Emery’s mother, Guissou Dabiri, who waited as the teens tuned their instruments, said she was eager to see “how the students will appreciate the music.”

Violin in hand, Shaheen strained to demonstrate one of the key musical differences between Western and Arabic music, the quarter tone. His directions were tailored to his audience, very technical and demanding.

“One of the reasons the melody is so rich in Arabic music is because of this quality called microtonality,” Shaheen, 54, explained in an interview.

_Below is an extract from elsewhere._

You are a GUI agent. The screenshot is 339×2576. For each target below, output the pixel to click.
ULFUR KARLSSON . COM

“Look at the white and black keys on a piano. The distance between them is a halftone,” he said. “Now, imagine there’s another key between the white and black keys, maybe a red one. That helps you create quarter tones, which can be hard for Westerners to hear, unless they’ve been accustomed to it. In Arabic music we don’t really have harmony because of microtonality and the melodic richness we can produce.”

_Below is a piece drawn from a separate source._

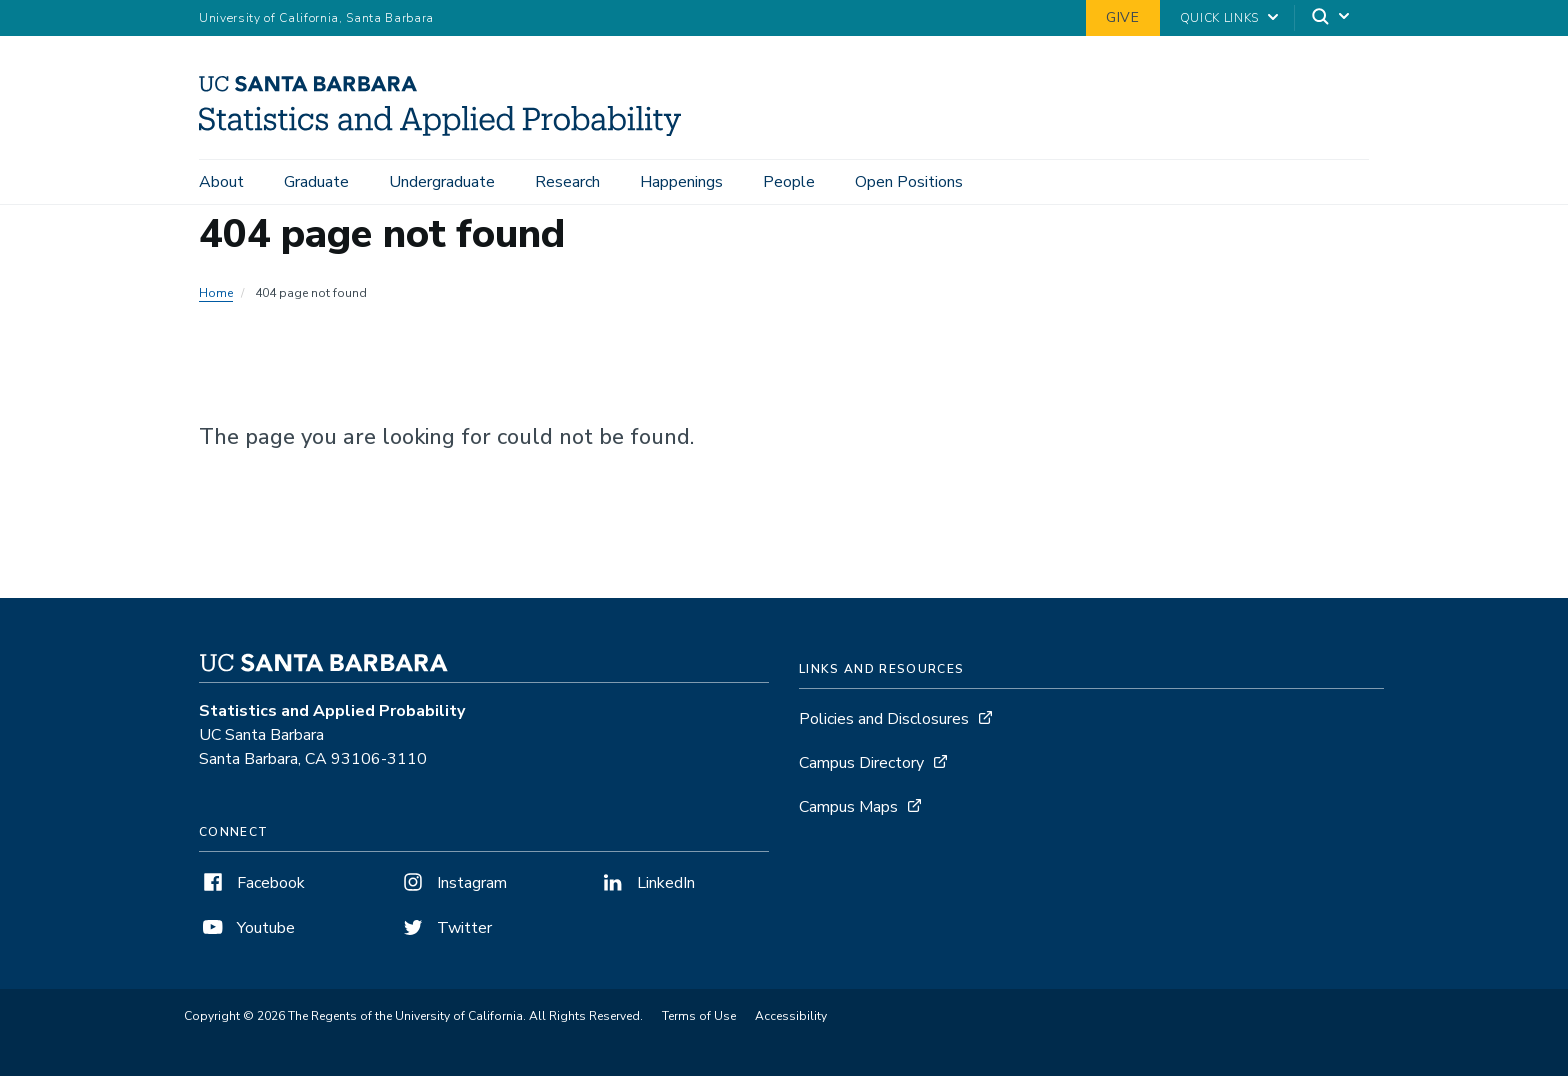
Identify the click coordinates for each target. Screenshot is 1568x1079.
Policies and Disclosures (884, 722)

Shaheen, a Melkite Catholic who grew up in the Israeli Galilean village of Tarshiha, close to the Lebanese border, was trained both in traditional Arabic music and classical Western music.

He achieved international fame in 2001 with the release of Blue Flame, an album that fused jazz and Arabic music.

Hanna Khoury, director of Al-Bustan’s Arab Music Ensemble, was one of the program’s organizers and a fan.

“He’s the first person to bring classical Arabic music from the nightclub scene into concert halls and the academy,” Khoury said.

Khoury, 29, who earned a master’s degree in music from Temple in 2008, also was born in Tarshiha, and is a distant cousin to Shaheen.

“It’s funny, this tiny village of 5,000 has produced some of the region’s best-known musicians,” said Khoury, whose younger brother, Maron Khoury, was recently hired as second flutist by the New York Metropolitan Opera. “I tell people I have about 40 cousins. They are all musicians.”

Temple music major Jerrell Jackson, who plays bass with Khoury’s Al-Bustan’s Arab Ensemble, said he finds Arabic music “freer, looser than [Western] classical music.”

“In a symphonic piece, there are numerous different things the listener can focus on, since each instrument has its own, limited role,” he said. “In Arabic music there is a single thing happening at once – there’s a single melodic line which each instrument interprets and articulates around. Like multiple voices all moving in the same direction.”

Shaheen did two workshops yesterday: After he finished with the Kimmel ensemble, he was scheduled to work with Al-Bustan’s year-old Arab Music Ensemble. Today, the New Yorker is expected to lead a seminar with the Girard Academic Music Program School Jazz Band at Girard’s campus in South Philly. He will return to Philadelphia for a concert on April 25 at University of Pennsylvania’s Irvine Auditorium, featuring select members from the three ensembles he’s teaching.

Khoury, who is music director of the Chicago-based Arabesque Music Ensemble, and has recorded with pop singers including Beyoncé and Shakira, said Al-Bustan’s program can help two important causes.

“I hope it gives more people a taste of how rich our culture can be and how different from the ugliness we see on TV,” he said, referring to the Israeli-Palestinian conflict and the war in Iraq.

“Sadly, our music is being lost – most young Arabic musicians who have the skills to play Arabic music choose to play Western music instead.”